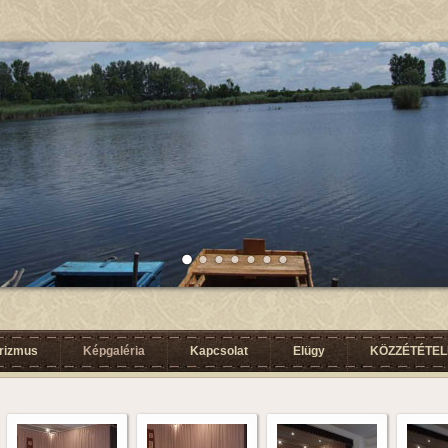
urizmus
Képgaléria
Kapcsolat
Elügy
KÖZZÉTÉTELI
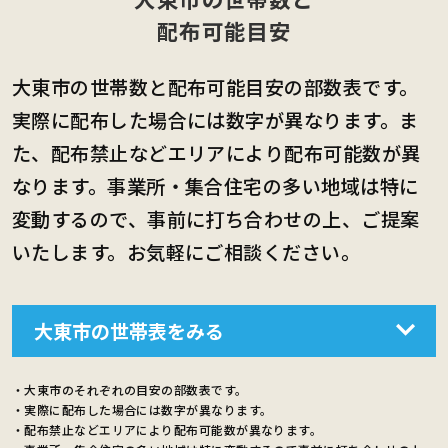
配布可能目安
大東市の世帯数と配布可能目安の部数表です。
実際に配布した場合には数字が異なります。ま
た、配布禁止などエリアにより配布可能数が異
なります。事業所・集合住宅の多い地域は特に
変動するので、事前に打ち合わせの上、ご提案
いたします。お気軽にご相談ください。
大東市の世帯表をみる
・大東市のそれぞれの目安の部数表です。
・実際に配布した場合には数字が異なります。
・配布禁止などエリアにより配布可能数が異なります。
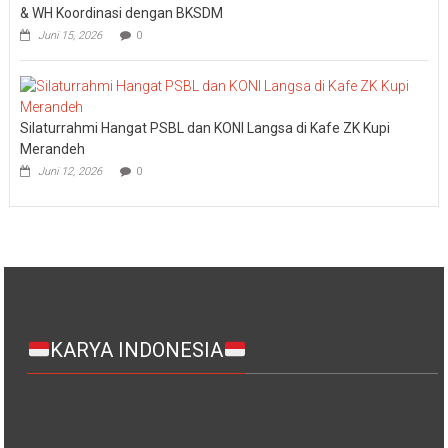
& WH Koordinasi dengan BKSDM
Juni 15, 2026
0
Silaturrahmi Hangat PSBL dan KONI Langsa di Kafe ZK Kupi
Merandeh
Juni 12, 2026
0
KARYA INDONESIA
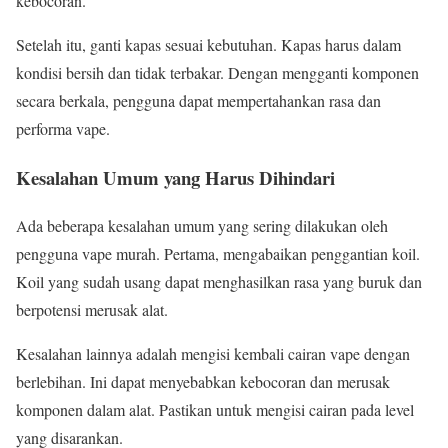
kebocoran.
Setelah itu, ganti kapas sesuai kebutuhan. Kapas harus dalam
kondisi bersih dan tidak terbakar. Dengan mengganti komponen
secara berkala, pengguna dapat mempertahankan rasa dan
performa vape.
Kesalahan Umum yang Harus Dihindari
Ada beberapa kesalahan umum yang sering dilakukan oleh
pengguna vape murah. Pertama, mengabaikan penggantian koil.
Koil yang sudah usang dapat menghasilkan rasa yang buruk dan
berpotensi merusak alat.
Kesalahan lainnya adalah mengisi kembali cairan vape dengan
berlebihan. Ini dapat menyebabkan kebocoran dan merusak
komponen dalam alat. Pastikan untuk mengisi cairan pada level
yang disarankan.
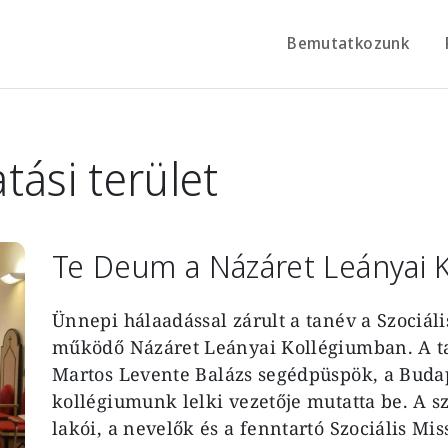
Bemutatkozunk
tási terület
Te Deum a Názáret Leányai 
Ünnepi hálaadással zárult a tanév a Szociál
működő Názáret Leányai Kollégiumban. A t
Martos Levente
Balázs segédpüspök, a Buda
kollégiumunk lelki vezetője mutatta be. A s
lakói, a nevelők és a fenntartó Szociális Mis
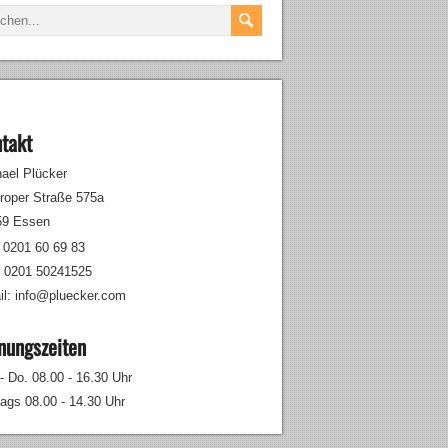
takt
ael Plücker
troper Straße 575a
59 Essen
: 0201 60 69 83
: 0201 50241525
l: info@pluecker.com
nungszeiten
- Do. 08.00 - 16.30 Uhr
tags 08.00 - 14.30 Uhr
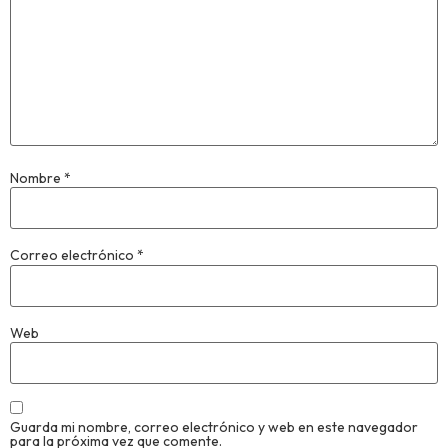
Nombre
*
Correo electrónico
*
Web
Guarda mi nombre, correo electrónico y web en este navegador
para la próxima vez que comente.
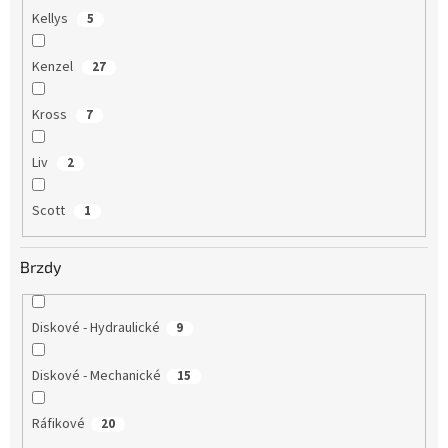
Kellys
5
Kenzel
27
Kross
7
Liv
2
Scott
1
Brzdy
Diskové - Hydraulické
9
Diskové - Mechanické
15
Ráfikové
20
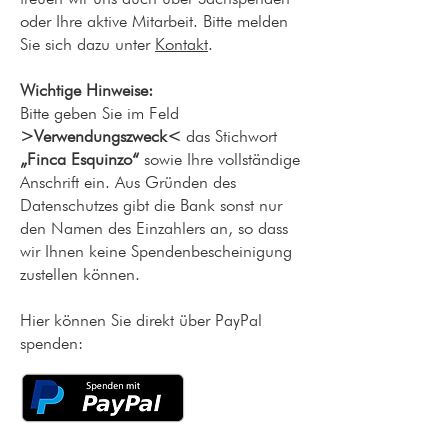
oder Ihre aktive Mitarbeit. Bitte melden
Sie sich dazu unter
Kontakt
.
Wichtige Hinweise
:
Bitte geben Sie im Feld
>Verwendungszweck<
das Stichwort
„Finca Esquinzo“
sowie Ihre vol
lständige
Anschrift ein. Aus Gründen des
Datenschutzes gibt die Bank sonst nur
den Namen des Einzahlers an, so dass
wir Ihnen keine Spendenbescheinigung
zustellen können.
Hier können Sie direkt über PayPal
spenden:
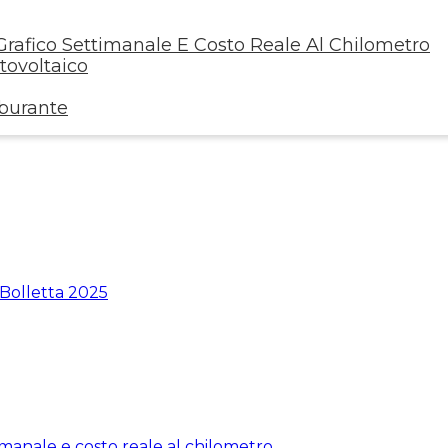
rafico Settimanale E Costo Reale Al Chilometro
ovoltaico
rburante
 Bolletta 2025
manale e costo reale al chilometro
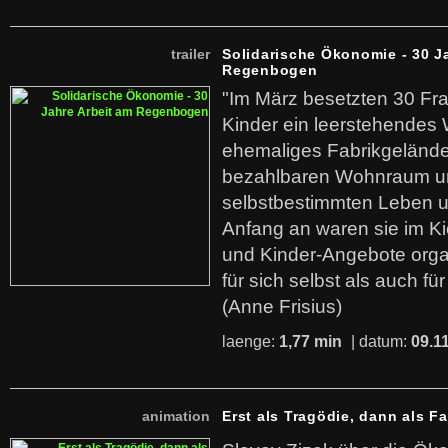
trailer
Solidarische Ökonomie - 30 J
Regenbogen
"Im März besetzten 30 Fr
Kinder ein leerstehende
ehemaliges Fabrikgelände.
bezahlbaren Wohnraum u
selbstbestimmten Leben u
Anfang an waren sie im Kie
und Kinder-Angebote organ
für sich selbst als auch fü
(Anne Frisius)
laenge:
1,77 min
| datum:
09.1
animation
Erst als Tragödie, dann als F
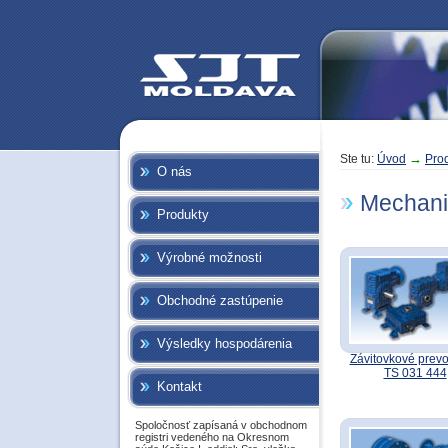
→
Ste tu:
Úvod
Pro
O nás
Mechani
Produkty
Výrobné možnosti
Obchodné zastúpenie
Výsledky hospodárenia
Závitovkové prev
TS 031 444
Kontakt
Spoločnosť zapísaná v obchodnom
registri vedeného na Okresnom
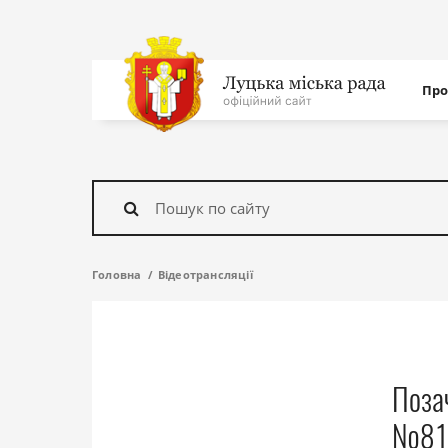
Нав
Про
с
На
головну
Знайти
Головна
Відеотрансляції
Позач
№81 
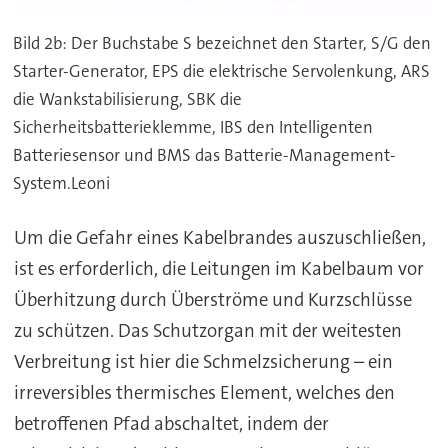
Bild 2b: Der Buchstabe S bezeichnet den Starter, S/G den
Starter-Generator, EPS die elektrische Servolenkung, ARS
die Wankstabilisierung, SBK die
Sicherheitsbatterieklemme, IBS den Intelligenten
Batteriesensor und BMS das Batterie-Management-
System.Leoni
Um die Gefahr eines Kabelbrandes auszuschließen,
ist es erforderlich, die Leitungen im Kabelbaum vor
Überhitzung durch Überströme und Kurzschlüsse
zu schützen. Das Schutzorgan mit der weitesten
Verbreitung ist hier die Schmelzsicherung – ein
irreversibles thermisches Element, welches den
betroffenen Pfad abschaltet, indem der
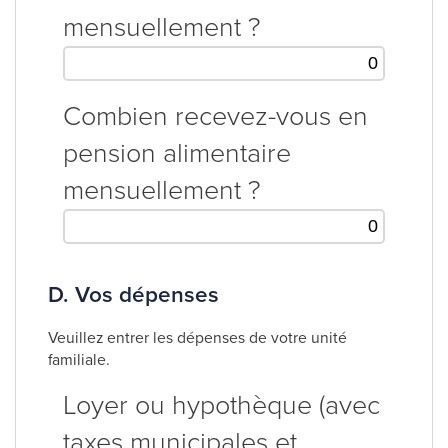
mensuellement ?
Combien recevez-vous en
pension alimentaire
mensuellement ?
D. Vos dépenses
Veuillez entrer les dépenses de votre unité
familiale.
Loyer ou hypothèque (avec
taxes municipales et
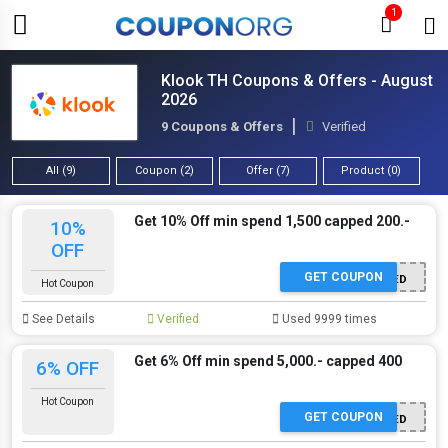
1
Klook TH Coupons & Offers - August
2026
9 Coupons & Offers
Verified
All (9)
Coupon (2)
Offer (7)
Product (0)
Get 10% Off min spend 1,500 capped 200.-
10%
OFF
GET COUPON
OFFER ACTIVATED
Hot Coupon
See Details
Verified
Used 9999 times
Get 6% Off min spend 5,000.- capped 400
6% OFF
Hot Coupon
GET COUPON
OFFER ACTIVATED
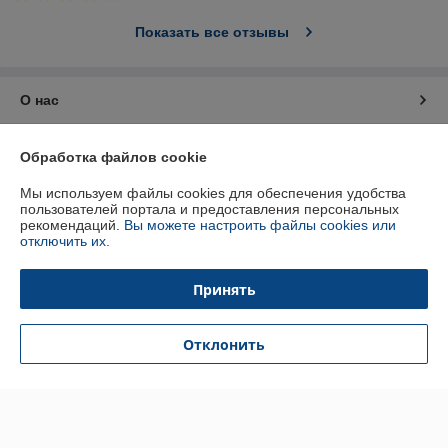
Показать все отзывы
О нас
Контакты
Обработка файлов cookie
Мы используем файлы cookies для обеспечения удобства
Доставка и оплата
пользователей портала и предоставления персональных
рекомендаций.
Вы можете настроить файлы cookies или
отключить их.
График работы
Принять
Полная версия сайта
Политика обработки cookies
Отклонить
Сайт создан на платформе Deal.by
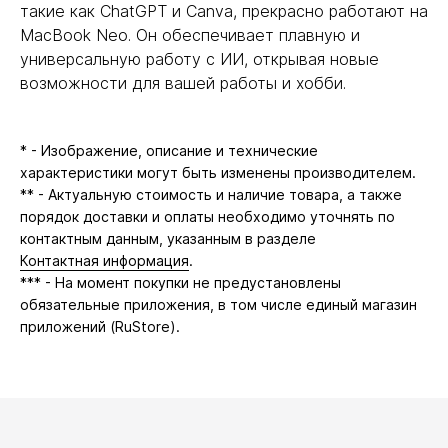
такие как ChatGPT и Canva, прекрасно работают на
MacBook Neo. Он обеспечивает плавную и
универсальную работу с ИИ, открывая новые
возможности для вашей работы и хобби.
* - Изображение, описание и технические
характеристики могут быть изменены производителем.
** - Актуальную стоимость и наличие товара, а также
порядок доставки и оплаты необходимо уточнять по
контактным данным, указанным в разделе
Контактная информация
.
*** - На момент покупки не предустановлены
обязательные приложения, в том числе единый магазин
приложений (RuStore).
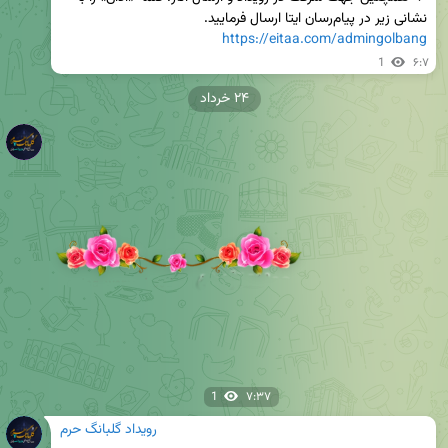
نشانی زیر در پیام‌رسان ایتا ارسال فرمایید. 

https://eitaa.com/admingolbang
1
۶:۷
۲۴ خرداد
1
۷:۳۷
رویداد گلبانگ حرم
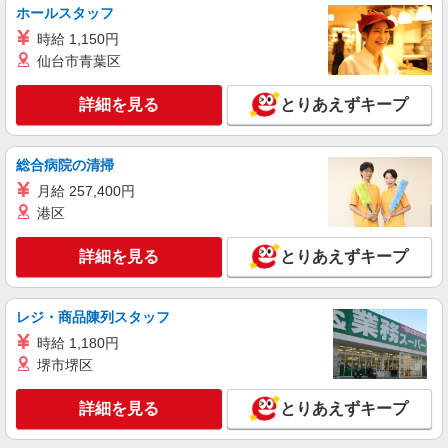
ホールスタッフ
時給 1,150円
仙台市青葉区
詳細を見る
とりあえずキープ
総合病院の清掃
月給 257,400円
港区
詳細を見る
とりあえずキープ
レジ・商品陳列スタッフ
時給 1,180円
堺市堺区
詳細を見る
とりあえずキープ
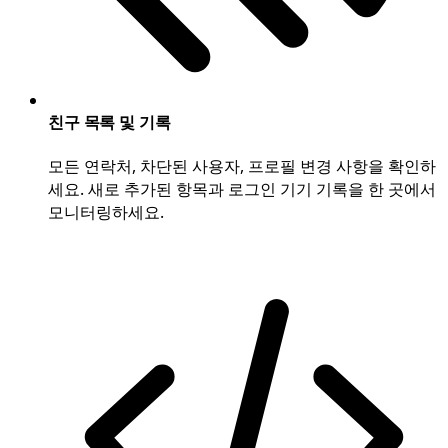
친구 목록 및 기록
모든 연락처, 차단된 사용자, 프로필 변경 사항을 확인하
세요. 새로 추가된 항목과 로그인 기기 기록을 한 곳에서
모니터링하세요.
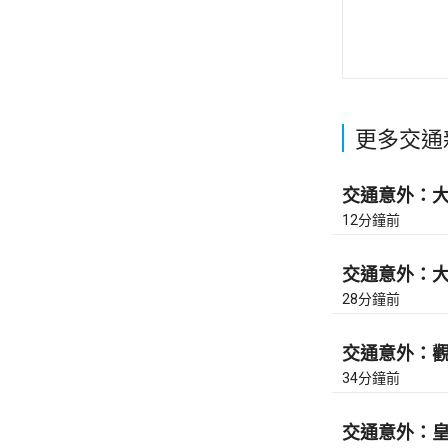
更多交通
交通意外：大老
12分鐘前
交通意外：大老
28分鐘前
交通意外：觀塘
34分鐘前
交通意外：皇后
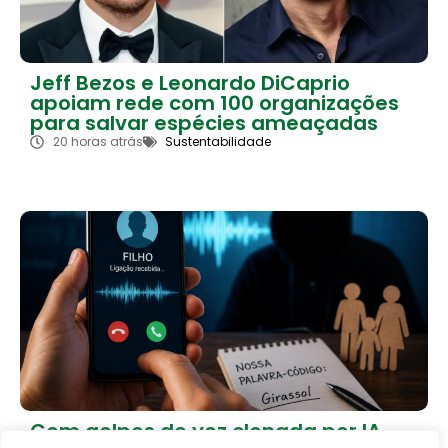
Jeff Bezos e Leonardo DiCaprio
apoiam rede com 100 organizações
para salvar espécies ameaçadas
20 horas atrás
Sustentabilidade
Com golpes de voz clonada por IA,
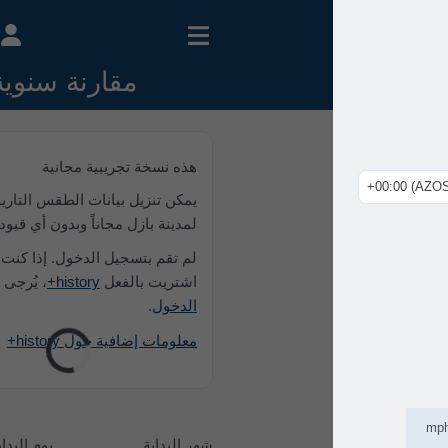
مقارنة سنوية
هذه نسخة تجريبية مجانية
يمكن تنزيل بيانات الطقس التاريخية
لمدينة بازل مجاناً وبدون أي قيود.
لم تقم بتسجيل الدخول. إذا كنت قد
اشتريت بالفعل
history+
، يُرجى
تسجيل
الدخول
.
معلومات إضافية حول history+
شهر البداية
يوم البداية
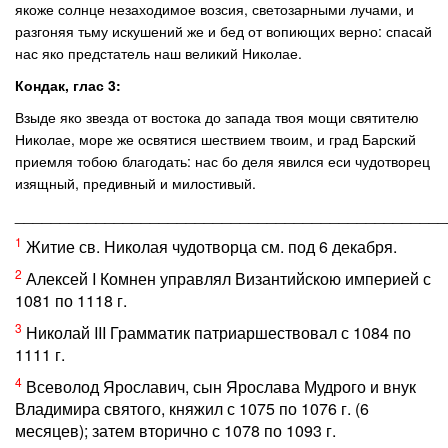
якоже солнце незаходимое возсия, светозарными лучами, и
разгоняя тьму искушений же и бед от вопиющих верно: спасай
нас яко предстатель наш великий Николае.
Кондак, глас 3:
Взыде яко звезда от востока до запада твоя мощи святителю
Николае, море же освятися шествием твоим, и град Барский
приемля тобою благодать: нас бо деля явился еси чудотворец
изящный, предивный и милостивый.
________________________________________________
1
Житие св. Николая чудотворца см. под 6 декабря.
2
Алексей I Комнен управлял Византийскою империей с
1081 по 1118 г.
3
Николай III Грамматик патриаршествовал с 1084 по
1111 г.
4
Всеволод Ярославич, сын Ярослава Мудрого и внук
Владимира святого, княжил с 1075 по 1076 г. (6
месяцев); затем вторично с 1078 по 1093 г.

# EXERCISE
Figure out how many lines above hold "kebocoran", then give that number alone.

# EXERCISE RESPONSE
2